You signed in with another tab or window. Reload to refresh your session.You signed out in another tab or window. Reload to refresh your session.You switched accounts on another tab or window. Reload to refresh your session.Dismiss alert
Hello, Thanks for your great work. However here are three questions that confuse me.
I run the humaneval and mbpp evaluation on deepseek-6.7b-coder-instruct.
Offical report in https://deepseekcoder.github.io/:
Humaneval: 78.6
MBPP: 65.4
My pass@1 test with bigcode:
Humaneval:71.95
MBPP: 58.8
Each task on my own run is lower than official report. Do you have any idea?
As you know, deepseek instruct model has a specific prompt format which you have already implemented in the HumenEvalPack class in humanevalpack.py. I am wondering that, when I run bigcode's evaluation(humaneval or mbpp), do I need to set any specific parameter to tell the program that I need to wrap the question with deepseek format? Or the bigcode can automatically detect that it should use deepseek format?(if so, how?)
In deepseek's paper they mentioned that they run humaneval with zero-shot, and mbpp with few-shot. I also noticed that in mbpp offical paper, they use three-shot. So I am wondering which strategy does bigcode use? One shot? or three shot? or other strategy?

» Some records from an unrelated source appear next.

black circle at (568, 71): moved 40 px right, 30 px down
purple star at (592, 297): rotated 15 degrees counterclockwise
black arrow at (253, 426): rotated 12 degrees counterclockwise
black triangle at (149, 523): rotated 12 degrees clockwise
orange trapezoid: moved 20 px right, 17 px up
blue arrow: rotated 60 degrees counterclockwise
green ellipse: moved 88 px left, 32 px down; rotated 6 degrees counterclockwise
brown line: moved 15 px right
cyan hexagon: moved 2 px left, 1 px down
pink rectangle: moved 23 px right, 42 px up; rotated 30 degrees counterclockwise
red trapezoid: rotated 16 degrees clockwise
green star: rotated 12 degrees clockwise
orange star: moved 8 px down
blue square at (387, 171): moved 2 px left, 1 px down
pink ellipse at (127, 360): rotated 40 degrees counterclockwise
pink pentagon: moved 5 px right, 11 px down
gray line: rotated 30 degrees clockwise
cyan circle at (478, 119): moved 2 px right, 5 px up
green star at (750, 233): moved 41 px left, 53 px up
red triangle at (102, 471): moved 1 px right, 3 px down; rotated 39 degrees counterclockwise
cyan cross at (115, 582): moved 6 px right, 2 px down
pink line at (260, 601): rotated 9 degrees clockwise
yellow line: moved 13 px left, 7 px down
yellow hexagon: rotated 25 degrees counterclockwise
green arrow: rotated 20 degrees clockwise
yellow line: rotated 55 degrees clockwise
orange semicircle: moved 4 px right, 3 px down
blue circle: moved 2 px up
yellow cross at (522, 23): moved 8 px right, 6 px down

Here is my script for running mbpp(for humaneval, only the --task is changed to humaneval):
The following values were not passed to accelerate launch and had defaults used instead: --num_processes was set to a value of 1 --num_machines was set to a value of 1 --mixed_precision was set to a value of 'no' --dynamo_backend was set to a value of 'no'
To avoid this warning pass in values for each of the problematic parameters or run accelerate config.
Detected kernel version 4.18.0, which is below the recommended minimum of 5.5.0; this can cause the process to hang. It is recommended to upgrade the kernel to the minimum version or higher.
Selected Tasks: ['mbpp']
Loading model in fp16
Loading checkpoint shards: 100%|███████████████████████████████████████████████████████████████████████████████████████████████████████████| 2/2 [00:04<00:00, 2.32s/it]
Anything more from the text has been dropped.